- Task brief -
Lines where the string "Trăiește" appears are to be copied from the entries below.
-- Given entries follows --
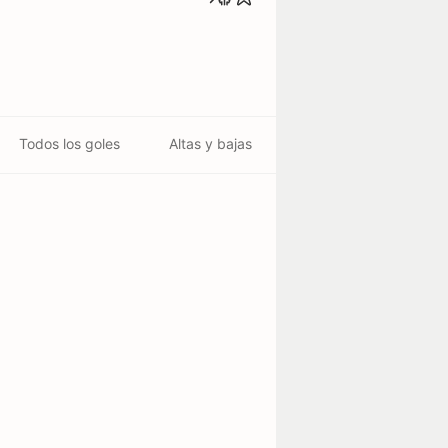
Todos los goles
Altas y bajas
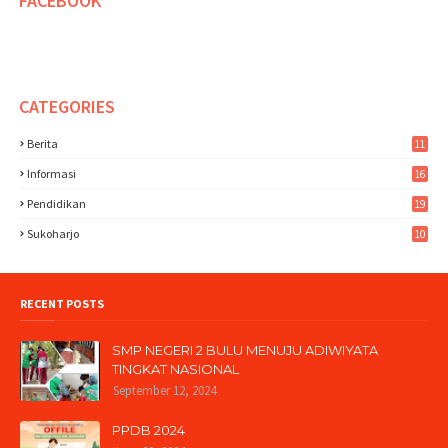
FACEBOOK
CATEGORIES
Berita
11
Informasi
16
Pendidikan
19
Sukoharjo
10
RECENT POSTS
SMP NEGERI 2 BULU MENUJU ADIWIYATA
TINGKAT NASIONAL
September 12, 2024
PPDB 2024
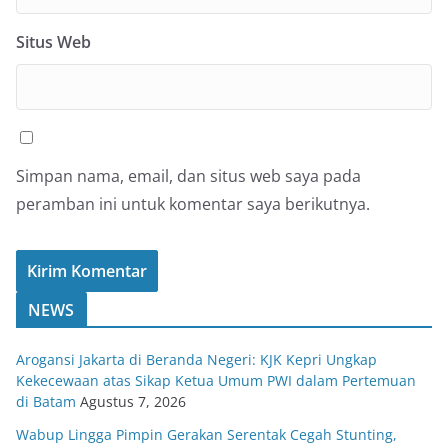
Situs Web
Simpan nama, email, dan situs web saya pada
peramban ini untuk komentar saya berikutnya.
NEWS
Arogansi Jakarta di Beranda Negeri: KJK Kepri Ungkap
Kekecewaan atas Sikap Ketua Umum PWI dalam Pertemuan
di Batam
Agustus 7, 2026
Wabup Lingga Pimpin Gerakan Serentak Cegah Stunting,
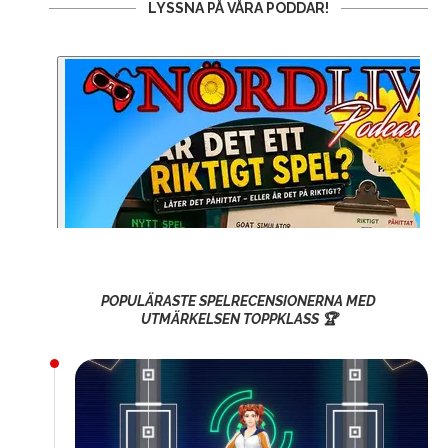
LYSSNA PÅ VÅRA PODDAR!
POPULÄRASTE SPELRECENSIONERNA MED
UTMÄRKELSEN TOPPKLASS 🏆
-- Given entries concluded --
-- Given entries follows --
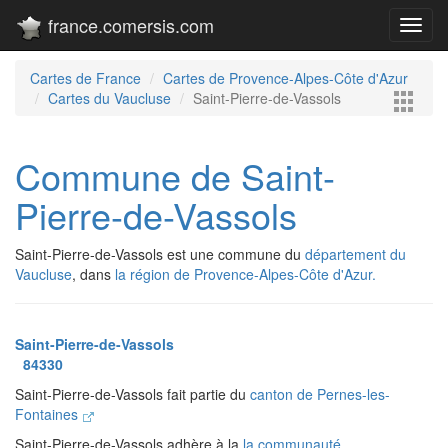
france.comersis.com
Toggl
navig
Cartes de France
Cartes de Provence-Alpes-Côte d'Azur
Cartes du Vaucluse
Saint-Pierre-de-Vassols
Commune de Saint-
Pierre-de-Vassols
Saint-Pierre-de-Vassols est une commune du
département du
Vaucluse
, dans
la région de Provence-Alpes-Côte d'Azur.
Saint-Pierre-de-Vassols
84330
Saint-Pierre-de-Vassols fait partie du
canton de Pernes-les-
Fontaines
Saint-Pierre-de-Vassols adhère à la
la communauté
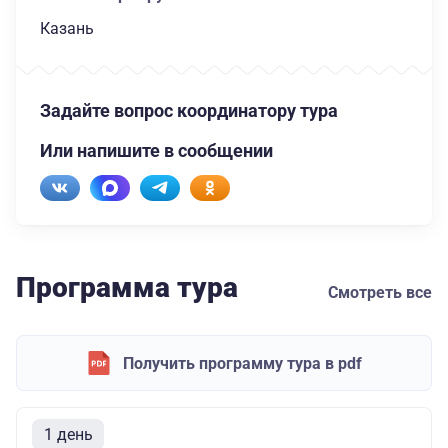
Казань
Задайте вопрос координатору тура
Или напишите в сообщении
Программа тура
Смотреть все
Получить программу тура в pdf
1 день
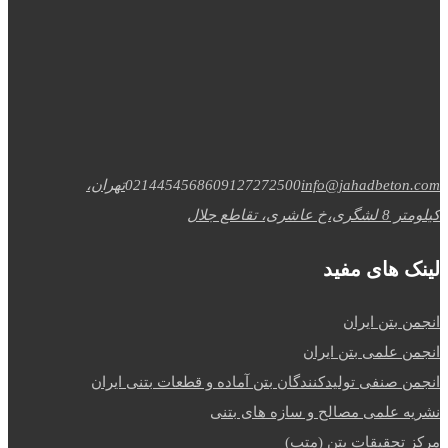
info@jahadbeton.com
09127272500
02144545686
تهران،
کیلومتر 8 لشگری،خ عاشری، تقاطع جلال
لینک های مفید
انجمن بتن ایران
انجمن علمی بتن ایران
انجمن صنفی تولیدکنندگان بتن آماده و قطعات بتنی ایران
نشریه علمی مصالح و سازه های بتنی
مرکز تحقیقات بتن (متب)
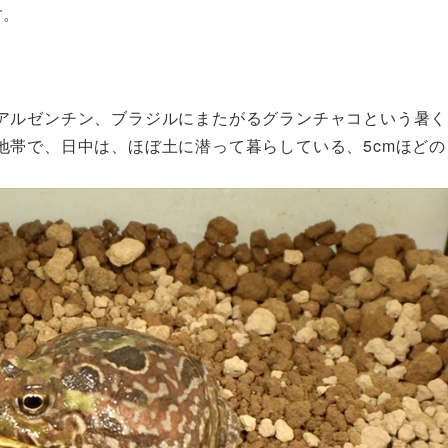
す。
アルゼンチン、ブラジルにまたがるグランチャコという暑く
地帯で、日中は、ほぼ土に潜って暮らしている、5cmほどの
-- Given entries concluded --
-- Given entries follows --
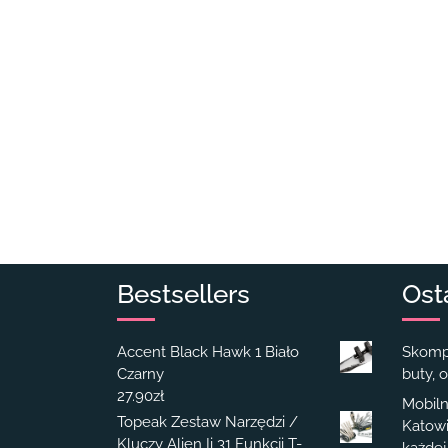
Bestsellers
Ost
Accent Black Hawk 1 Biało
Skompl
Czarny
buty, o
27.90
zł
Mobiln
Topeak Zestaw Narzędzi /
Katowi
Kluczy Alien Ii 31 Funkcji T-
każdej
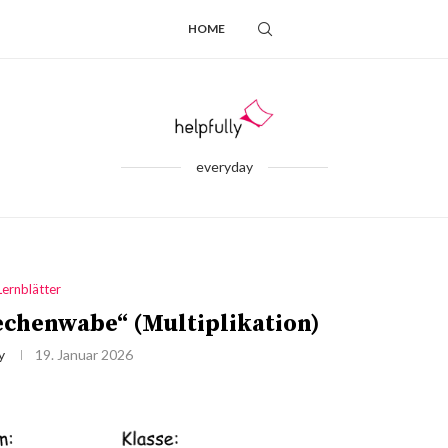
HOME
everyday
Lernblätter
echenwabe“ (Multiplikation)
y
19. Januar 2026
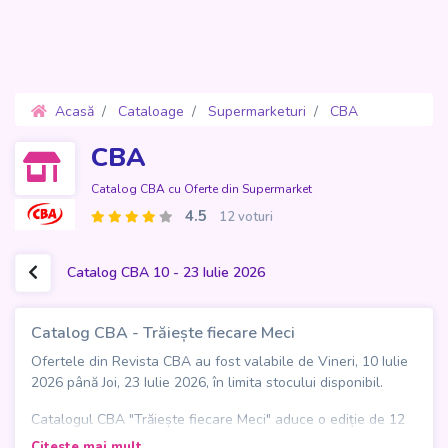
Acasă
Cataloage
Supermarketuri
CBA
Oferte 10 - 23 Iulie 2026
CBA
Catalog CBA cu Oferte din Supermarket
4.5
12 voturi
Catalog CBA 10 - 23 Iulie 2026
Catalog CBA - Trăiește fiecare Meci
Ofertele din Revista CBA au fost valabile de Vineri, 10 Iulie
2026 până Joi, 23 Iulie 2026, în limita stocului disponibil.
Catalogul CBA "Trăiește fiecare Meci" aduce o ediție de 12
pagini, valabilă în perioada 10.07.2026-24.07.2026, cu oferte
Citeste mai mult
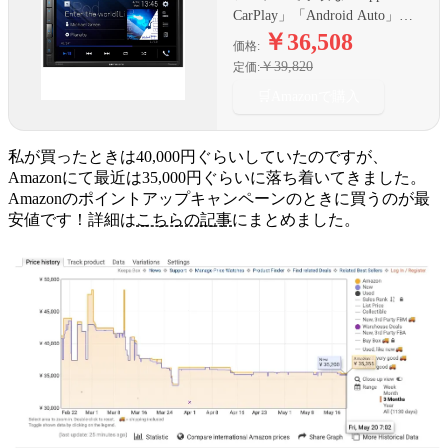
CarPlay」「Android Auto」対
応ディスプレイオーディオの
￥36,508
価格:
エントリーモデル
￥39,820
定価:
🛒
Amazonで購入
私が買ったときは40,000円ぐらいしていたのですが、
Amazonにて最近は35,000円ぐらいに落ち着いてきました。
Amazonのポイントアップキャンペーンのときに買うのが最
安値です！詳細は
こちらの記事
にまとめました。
-- Given entries concluded --
- Task response -
Catalog CBA - Trăiește fiecare Meci
Catalogul CBA "Trăiește fiecare Meci" aduce o ediție de 12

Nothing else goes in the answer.